Page images and extracted text:
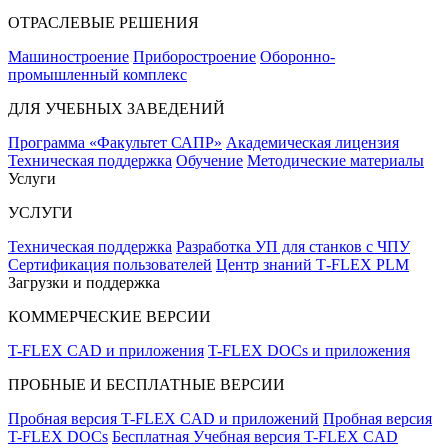
ОТРАСЛЕВЫЕ РЕШЕНИЯ
Машиностроение
Приборостроение
Оборонно-
промышленный комплекс
ДЛЯ УЧЕБНЫХ ЗАВЕДЕНИЙ
Программа «Факультет САПР»
Академическая лицензия
Техническая поддержка
Обучение
Методические материалы
Услуги
УСЛУГИ
Техническая поддержка
Разработка УП для станков с ЧПУ
Сертификация пользователей
Центр знаний T‑FLEX PLM
Загрузки и поддержка
КОММЕРЧЕСКИЕ ВЕРСИИ
T-FLEX CAD и приложения
T-FLEX DOCs и приложения
ПРОБНЫЕ И БЕСПЛАТНЫЕ ВЕРСИИ
Пробная версия T-FLEX CAD и приложений
Пробная версия
T-FLEX DOCs
Бесплатная Учебная версия T-FLEX CAD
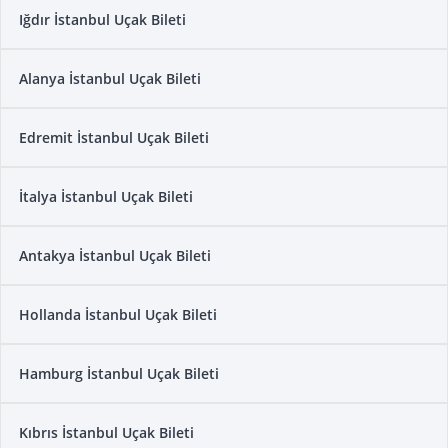
Iğdır İstanbul Uçak Bileti
Alanya İstanbul Uçak Bileti
Edremit İstanbul Uçak Bileti
İtalya İstanbul Uçak Bileti
Antakya İstanbul Uçak Bileti
Hollanda İstanbul Uçak Bileti
Hamburg İstanbul Uçak Bileti
Kıbrıs İstanbul Uçak Bileti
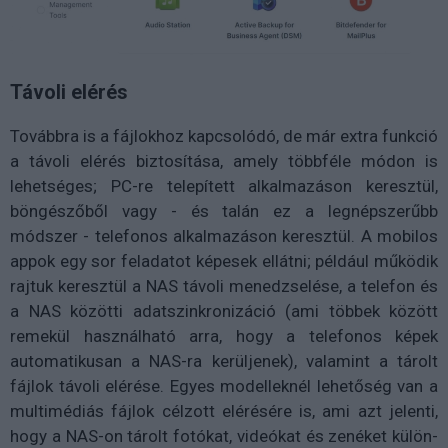
Távoli elérés
Továbbra is a fájlokhoz kapcsolódó, de már extra funkció
a távoli elérés biztosítása, amely többféle módon is
lehetséges; PC-re telepített alkalmazáson keresztül,
böngészőből vagy - és talán ez a legnépszerűbb
módszer - telefonos alkalmazáson keresztül. A mobilos
appok egy sor feladatot képesek ellátni; például működik
rajtuk keresztül a NAS távoli menedzselése, a telefon és
a NAS közötti adatszinkronizáció (ami többek között
remekül használható arra, hogy a telefonos képek
automatikusan a NAS-ra kerüljenek), valamint a tárolt
fájlok távoli elérése. Egyes modelleknél lehetőség van a
multimédiás fájlok célzott elérésére is, ami azt jelenti,
hogy a NAS-on tárolt fotókat, videókat és zenéket külön-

Exercise objective: Text only, no pictures: copy every entry exactly.

Solution to this exercise:
ОТРАСЛЕВЫЕ РЕШЕНИЯ
Машиностроение
Приборостроение
Оборонно-
промышленный комплекс
ДЛЯ УЧЕБНЫХ ЗАВЕДЕНИЙ
Программа «Факультет САПР»
Академическая лицензия
Техническая поддержка
Обучение
Методические материалы
Услуги
УСЛУГИ
Техническая поддержка
Разработка УП для станков с ЧПУ
Сертификация пользователей
Центр знаний T‑FLEX PLM
Загрузки и поддержка
КОММЕРЧЕСКИЕ ВЕРСИИ
T-FLEX CAD и приложения
T-FLEX DOCs и приложения
ПРОБНЫЕ И БЕСПЛАТНЫЕ ВЕРСИИ
Пробная версия T-FLEX CAD и приложений
Пробная версия
T-FLEX DOCs
Бесплатная Учебная версия T-FLEX CAD
Iğdır İstanbul Uçak Bileti
Alanya İstanbul Uçak Bileti
Edremit İstanbul Uçak Bileti
İtalya İstanbul Uçak Bileti
Antakya İstanbul Uçak Bileti
Hollanda İstanbul Uçak Bileti
Hamburg İstanbul Uçak Bileti
Kıbrıs İstanbul Uçak Bileti
Távoli elérés
Továbbra is a fájlokhoz kapcsolódó, de már extra funkció
a távoli elérés biztosítása, amely többféle módon is
lehetséges; PC-re telepített alkalmazáson keresztül,
böngészőből vagy - és talán ez a legnépszerűbb
módszer - telefonos alkalmazáson keresztül. A mobilos
appok egy sor feladatot képesek ellátni; például működik
rajtuk keresztül a NAS távoli menedzselése, a telefon és
a NAS közötti adatszinkronizáció (ami többek között
remekül használható arra, hogy a telefonos képek
automatikusan a NAS-ra kerüljenek), valamint a tárolt
fájlok távoli elérése. Egyes modelleknél lehetőség van a
multimédiás fájlok célzott elérésére is, ami azt jelenti,
hogy a NAS-on tárolt fotókat, videókat és zenéket külön-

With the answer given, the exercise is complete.